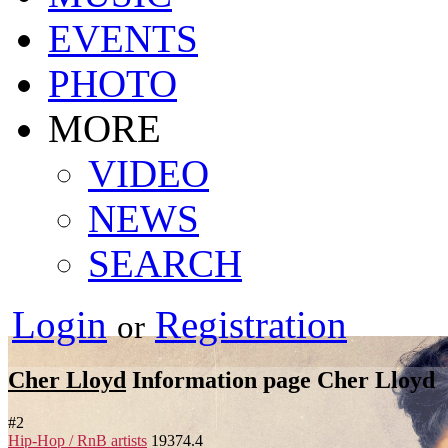
EVENTS
PHOTO
MORE
VIDEO
NEWS
SEARCH
Login
Registration
or
Cher Lloyd
Information page
Cher Lloyd
#
2
Hip-Hop / RnB artists
19374.4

TASK DIRECTIONS ▸ Give the records again exactly as they stand, so that only the pictures are missing.

SOLUTION ▸
EVENTS
PHOTO
MORE
VIDEO
NEWS
SEARCH
Login
Registration
or
Cher Lloyd
Information page
Cher Lloyd
#
2
Hip-Hop / RnB artists
19374.4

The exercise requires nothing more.